Technical information
- Licensing authority: FCC
- Facility ID: 70465
- Class: C2
- ERP: 10,500 watts
- HAAT: 327 meters
- Translators: 94.1 K231BV (Newport, relays HD2) 97.9 K250BH (Jonesboro, relays HD3) ^{[citation needed]} 101.3 K267AS (Piggott, relays HD4)

Links
- Public license information: Public file; LMS;
- Webcast: Listen Live Listen Live (HD2) Listen Live (HD4)
- Website: kissjonesboro.com bobfmjonesboro.com (HD4)

= KIYS =

KIYS (101.7 FM) is a radio station broadcasting a Top 40 (CHR) format serving the Jonesboro, Arkansas, area.
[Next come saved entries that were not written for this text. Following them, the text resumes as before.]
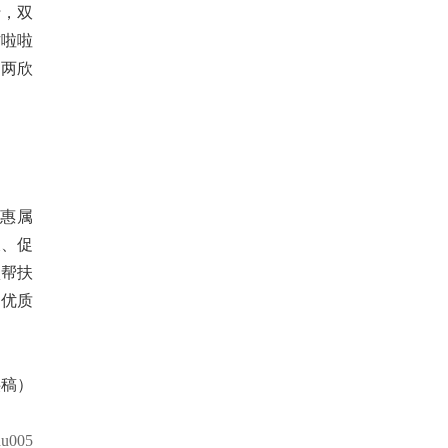
行，双
方啦啦
负两欣
惠属
长、促
项帮扶
造优质
供稿）
u005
The station is currently owned by East Arkansas Broadcasters.

KIYS broadcast in the HD Radio format.

==History==
This format was previously located at 101.9 KIYS in the Jonesboro, Arkansas market. On September 10, 2010, the 101.9 KIYS frequency relocated to Crawfordsville, Arkansas where it began to target the Memphis area as "101.9 Radio Now". While located in Jonesboro, the station was CHR as "Kiss FM", owned by Clear Channel, but operated by East Arkansas Broadcasters under a local marketing agreement (LMA). After the 101.9 signal was moved to Crawfordsville, East Arkansas Broadcasting acquired KRLW, which had been at 106.3, and moved the frequency over to 101.7 and relaunched it as "101.7 Kiss FM." KIYS is the only radio station in Arkansas to be an affiliate with Dan Ingram's Top 40 Satellite Survey in the 1980s.

==KIYS-HD2==
KIYS-HD2 airs an adult hits format under the Bob FM brand. The channel is simulcast on analog FM via translator K231BV College City, Until November 18, 2019, it carried an active rock format branded as The Buzz, before temporarily stunting with Christmas music until its current format premiered December 26.